É óbvio que as pessoas que viveram na Primeira Guerra já morreram todas há muito tempo. A questão é que os filhos dos soldados, por exemplo, ainda estão vivos e ainda guardam memórias muito frescas. Eu falei com várias pessoas no filme que têm memórias frescas daquilo que os pais lhes contavam que era a Primeira Guerra. Por exemplo, a dona da fotografia diz que o pai lhe falava demasiado sobre aquilo – o que é uma coisa curiosa porque a maior parte não falava – e ela era muito pequena e ficou muito traumatizada porque estava sempre a ouvir falar de cadáveres e corpos amontoados e o pai estava sempre a queixar-se das memórias que tinha da Primeira Guerra. Isso fazia-lhe imensa impressão e ela tentava bloquear isso. A Primeira Guerra ainda vive aqui neste limbo.

Eu, de facto, quando comecei a minha procura também tive esta pulsão, não só de perceber quem ele era na fotografia para ter uma imagem dele – porque a gente quando quer fazer um filme sobre alguém, a primeira coisa que queremos é ter uma imagem sobre essa pessoa e, portanto, existe essa pulsão desde o início – mas também existe esta pulsão de tentar saber e de salvaguardar o máximo de informação sobre aquela época que é uma informação que vai desaparecer."

"Até porque a dada altura diz: "As feridas foram ficando ao longo de todo o século, mas a informação que nos permite almejar alguma compreensão humana do conflito, essa já desapareceu"…"

"Sim, sim. Eu acho que existe um trauma que foi passando de geração em geração, de que algumas pessoas falam, sobretudo as pessoas com quem falei que são filhas de soldados que participaram, que ainda hoje sentem que tiveram uma infância difícil por causa disso. Por exemplo, a minha bisavó, nos poucos anos em que esteve casada com o meu bisavô, foram anos difíceis porque ele veio muito traumatizado, bebia muito, era violento, tinha ataques de asma muito fortes. A minha bisavó ficou viúva muito cedo e viveu a vida toda sozinha e foi uma coisa que também a marcou e que também terá passado para os filhos e para os netos, aquela dureza.

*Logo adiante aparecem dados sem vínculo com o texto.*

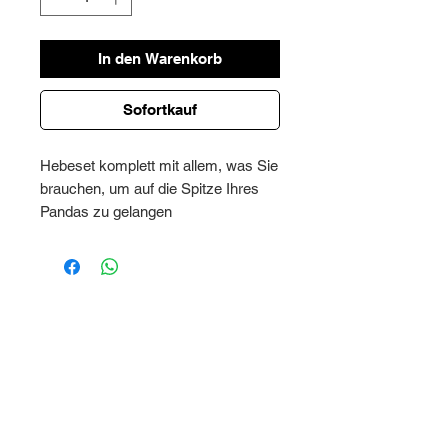
In den Warenkorb
Sofortkauf
Hebeset komplett mit allem, was Sie
brauchen, um auf die Spitze Ihres
Pandas zu gelangen
Rufen Sie vor dem Kauf und zur
weiteren Klärung unsere Mitarbeiter
zur Klärung an.
Bild zur Veranschaulichung
Auf Ihren Wunsch entwerfen wir
auch Sonderbausätze!
(KE15.1)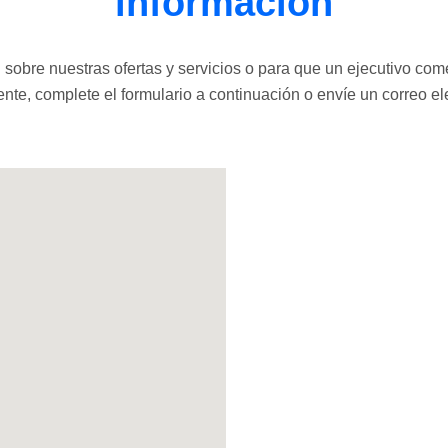
información
sobre nuestras ofertas y servicios o para que un ejecutivo co
nte, complete el formulario a continuación o envíe un correo el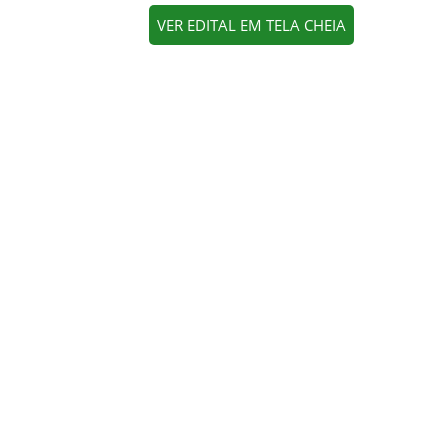
VER EDITAL EM TELA CHEIA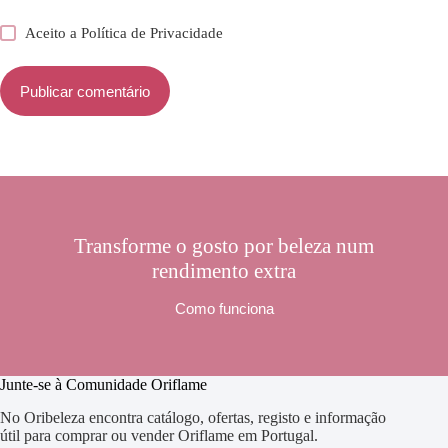
Aceito a
Política de Privacidade
Publicar comentário
Transforme o gosto por beleza num
rendimento extra
Como funciona
Junte-se à Comunidade Oriflame
No Oribeleza encontra catálogo, ofertas, registo e informação
útil para comprar ou vender Oriflame em Portugal.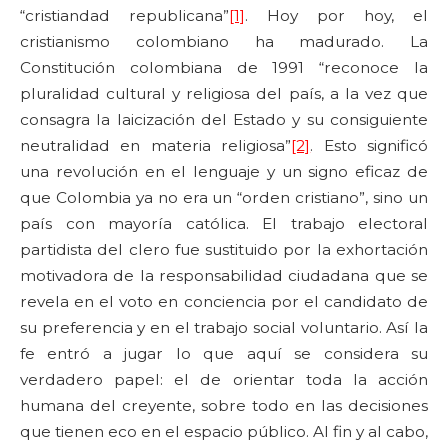
“cristiandad republicana”
[1]
. Hoy por hoy, el
cristianismo colombiano ha madurado. La
Constitución colombiana de 1991 “reconoce la
pluralidad cultural y religiosa del país, a la vez que
consagra la laicización del Estado y su consiguiente
neutralidad en materia religiosa”
[2]
. Esto significó
una revolución en el lenguaje y un signo eficaz de
que Colombia ya no era un “orden cristiano”, sino un
país con mayoría católica. El trabajo electoral
partidista del clero fue sustituido por la exhortación
motivadora de la responsabilidad ciudadana que se
revela en el voto en conciencia por el candidato de
su preferencia y en el trabajo social voluntario. Así la
fe entró a jugar lo que aquí se considera su
verdadero papel: el de orientar toda la acción
humana del creyente, sobre todo en las decisiones
que tienen eco en el espacio público. Al fin y al cabo,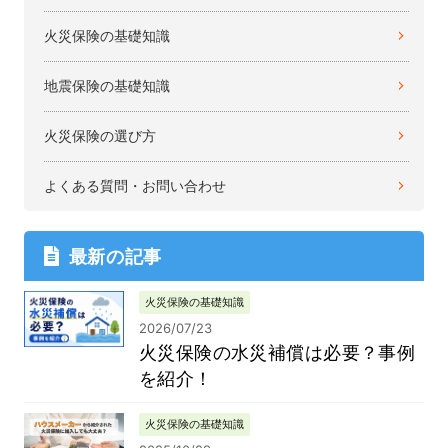
火災保険の基礎知識
地震保険の基礎知識
火災保険の選び方
よくある質問・お問い合わせ
最新の記事
火災保険の基礎知識
2026/07/23
火災保険の水災補償は必要？事例
を紹介！
火災保険の基礎知識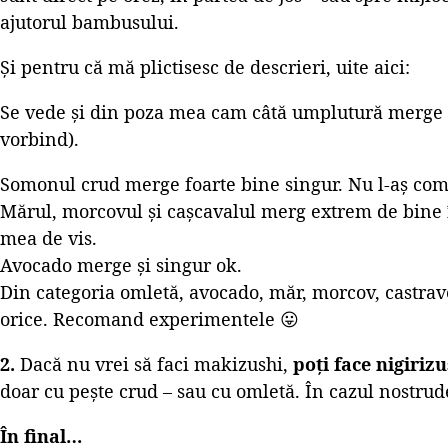
ajutorul bambusului.
Și pentru că mă plictisesc de descrieri, uite aici:
Se vede și din poza mea cam câtă umplutură merge î
vorbind).
Somonul crud merge foarte bine singur. Nu l-aș com
Mărul, morcovul și cașcavalul merg extrem de bine
mea de vis.
Avocado merge și singur ok.
Din categoria omletă, avocado, măr, morcov, castra
orice. Recomand experimentele 😛
2.
Dacă nu vrei să faci makizushi,
poți face nigirizu
doar cu pește crud – sau cu omletă. În cazul nostrud
În final…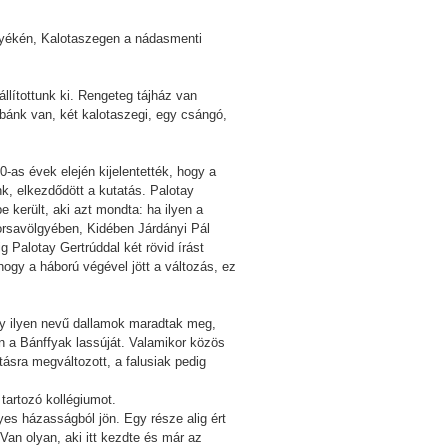
nyékén, Kalotaszegen a nádasmenti
llítottunk ki. Rengeteg tájház van
bánk van, két kalotaszegi, egy csángó,
-as évek elején kijelentették, hogy a
k, elkezdődött a kutatás. Palotay
e került, aki azt mondta: ha ilyen a
 Borsavölgyében, Kidében Járdányi Pál
g Palotay Gertrúddal két rövid írást
gy a háború végével jött a változás, ez
ogy ilyen nevű dallamok maradtak meg,
n a Bánffyak lassúját. Valamikor közös
atásra megváltozott, a falusiak pedig
tartozó kollégiumot.
s házasságból jön. Egy része alig ért
an olyan, aki itt kezdte és már az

Este tipo de acontecimentos históricos deixam traumas a nível individual um bocadinho por todo o lado e a informação que a gente tem sobre isso é uma informação mais a nível macro, mais a nível da grande História do que a nível das pessoas. A nível das pessoas não está pensado, não está mapeado, não está estruturado."

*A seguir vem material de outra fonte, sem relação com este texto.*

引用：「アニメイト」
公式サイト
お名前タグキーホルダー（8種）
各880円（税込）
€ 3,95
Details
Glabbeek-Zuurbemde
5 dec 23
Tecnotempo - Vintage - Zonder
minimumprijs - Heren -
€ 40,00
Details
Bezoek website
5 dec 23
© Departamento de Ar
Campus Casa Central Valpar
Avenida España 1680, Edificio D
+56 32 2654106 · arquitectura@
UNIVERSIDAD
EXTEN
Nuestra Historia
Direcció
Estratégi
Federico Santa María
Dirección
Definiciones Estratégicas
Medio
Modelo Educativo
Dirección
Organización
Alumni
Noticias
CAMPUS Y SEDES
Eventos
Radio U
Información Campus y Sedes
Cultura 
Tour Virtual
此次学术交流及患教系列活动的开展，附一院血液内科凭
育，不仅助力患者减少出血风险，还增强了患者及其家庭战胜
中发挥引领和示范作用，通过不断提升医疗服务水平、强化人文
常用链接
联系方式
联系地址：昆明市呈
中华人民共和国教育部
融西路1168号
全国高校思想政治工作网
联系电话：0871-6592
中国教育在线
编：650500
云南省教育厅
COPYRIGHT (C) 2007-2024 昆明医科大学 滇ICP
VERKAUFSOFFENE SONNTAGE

"Falou na dureza. O facto de fazer este filme permitiu-lhe, de alguma forma, fazer as pazes com a sua própria história, digamos? A dada altura ouvimos no filme “Tudo na fotografia é pó, até a pedra.” O que aprendeu com o filme e conseguiu fazer as pazes com alguma coisa?"

"Acho que ainda não tinha pensado nisso porque estava tão concentrado em acabar o filme que acabei por não pensar o que é que eu aprendi com o filme. Bom, aprendi coisas muito práticas como: como é que se faz uma longa-metragem. Esta é a minha primeira longa-metragem e é, de facto, um trabalho de uma paciência muito aturada, que testa muito as nossas capacidades e os nossos limites.

Sobre a história em particular fico, pelo menos, com a sensação de sentir que fiz tudo o que conseguia para saber o máximo sobre ele e isso foi importante. Acho que há uma ética por detrás deste tipo de processo de investigação micro-histórico de tentar saber o máximo. Mas acho que fica sempre esta frustração que assiste o início do filme de ser tão difícil resgatar a informação sobre esta época e sobre pessoas individuais desta altura. Essa frustração permanece um pouco. Acho que nunca desvaneceu, acho que não fiz propriamente as pazes com esta questão."